See the [Package Submission guidelines](#bioconductor-package-submissions) for
further submission procedures and if submitting related or circular dependent
packages please read [related package submission procedure][cirdep]
## Adding Data to Existing Package {#adding-data-to-existing-package}
[_Bioconductor_][] strongly encourages the use of existing datasets, but if not
available data can be included directly in the package for use in the examples
found in man pages, vignettes, and tests of your package. This is a good
reference by Hadley Wickham about [package data](http://r-pkgs.had.co.nz/data.html).
However, as mentioned in [The DESCRIPTION file](#description-lazydata) chapter,
_Bioconductor_ does not encourage using `LazyData: True` despite its
recommendation in this article.
Note. You might have to modify the usage section with `@usage data("mydata")`
Some key points are summarized in the following sections.
### Exported Data and the `data/` directory
Data in `data/` is exported to the user and readily available.
It is made available in an <i class="fab fa-r-project"></i> session through the use of `data()`.
It will require documentation concerning its creation and source information.
It is most often a `.RData` file created with `save()` but other types are acceptable as well, see `?data()`.
Please remember to compress the data.
For packages that need to use documented data within a function, we recommend
creating an environment for holding the data to avoid polluting the
global environment when using `data()`.
```r
data_env <- new.env(parent = emptyenv())
data("mydata", envir = data_env, package = "mypackage")
mydata <- data_env[["mydata"]]
```
Here we create a new and empty environment. Extract the data within the
environment and finally extract the data object from the environment using
double brackets.
### Raw Data and the `inst/extdata/` directory
It is often desirable to show a workflow which involves the parsing or loading of raw files.
[_Bioconductor_][] recommends finding existing raw data already provided in
another package or the hubs as previously stated.
However, if this is not applicable, raw data files should be included in the
`inst/extdata` directory. Files of these type are often accessed utilizing
`system.file()`. _Bioconductor_ requires documentation on these files in an
`inst/script/` directory. See [data documentation](#doc-inst-script).
### Internal data
Rarely, a package may require parsed data that is used internal but should not
be exported to the user. An `R/sysdata.rda` is often the best place to include
this type of data. Proper documentation of the data will be required.
### Other data
Downloads of files and external data from the web should be avoided.
If it is necessary, at minimum the files should be cached.

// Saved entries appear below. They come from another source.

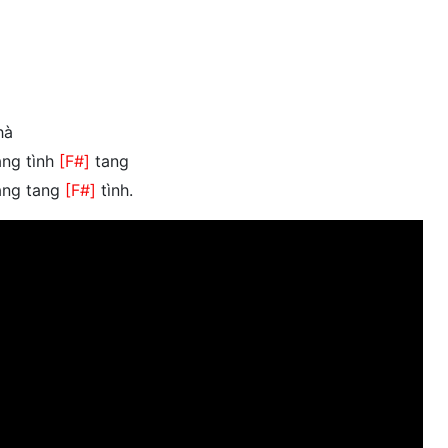
hà
ang tình
[F#]
tang
tang tang
[F#]
tình.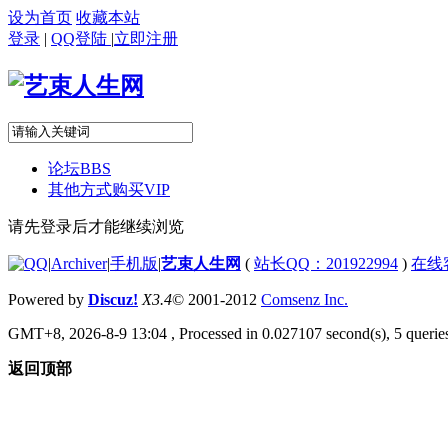
设为首页
收藏本站
登录
|
QQ登陆
|
立即注册
论坛
BBS
其他方式购买VIP
请先登录后才能继续浏览
|
Archiver
|
手机版
|
艺束人生网
(
站长QQ：201922994
)
在线
Powered by
Discuz!
X3.4
© 2001-2012
Comsenz Inc.
GMT+8, 2026-8-9 13:04
, Processed in 0.027107 second(s), 5 queries
返回顶部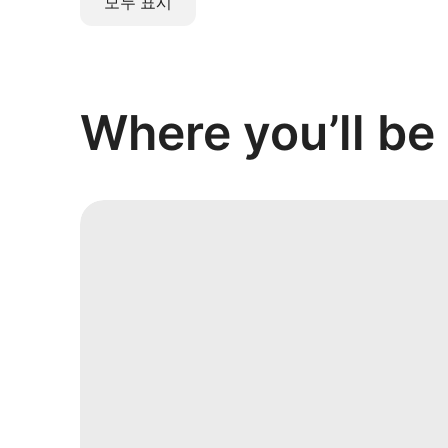
모두 표시
Where you’ll be 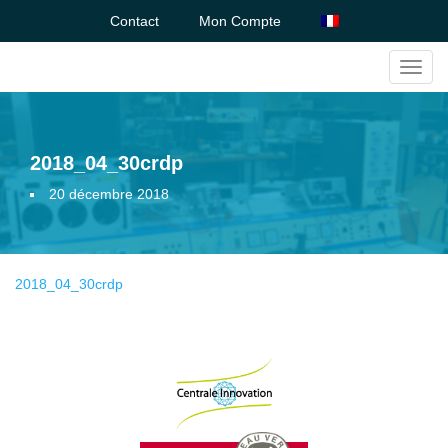
Contact
Mon Compte
Toggl
navig
2018_04_30crdp
20 décembre 2018
2018_04_30crdp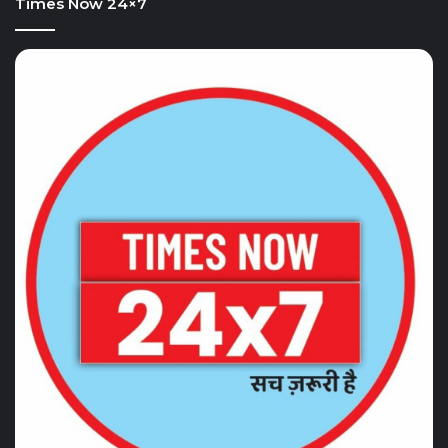
Times Now 24×7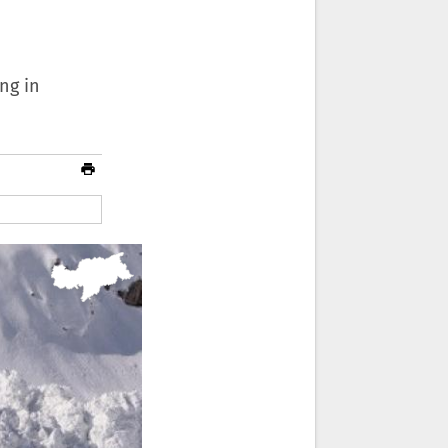
ng in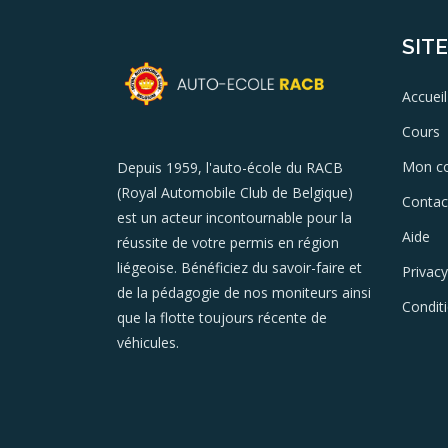
SIT
Accueil
Cours
Mon c
Depuis 1959, l'auto-école du RACB
(Royal Automobile Club de Belgique)
Contac
est un acteur incontournable pour la
Aide
réussite de votre permis en région
liégeoise. Bénéficiez du savoir-faire et
Privacy
de la pédagogie de nos moniteurs ainsi
Condit
que la flotte toujours récente de
véhicules.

See `r BiocStyle::Biocpkg("BiocFileCache")` for Bioconductor recommended package
for caching of files. If a maintainer creates their own caching directory, it
should utilize standard caching directories `tools::R_user_dir(package,
which="cache")`. It is not allowed to download or write any files to a users
home directory, working directory, or installed package directory. Files should
be cached as stated above with `BiocFileCache` (preferred) or `R_user_dir` or
`tempdir()/tempfile()` if files should not be persistent. Please also see
sections on [querying web resources](#querying-web-resources) and [file
downloads](#web-querying-and-file-caching).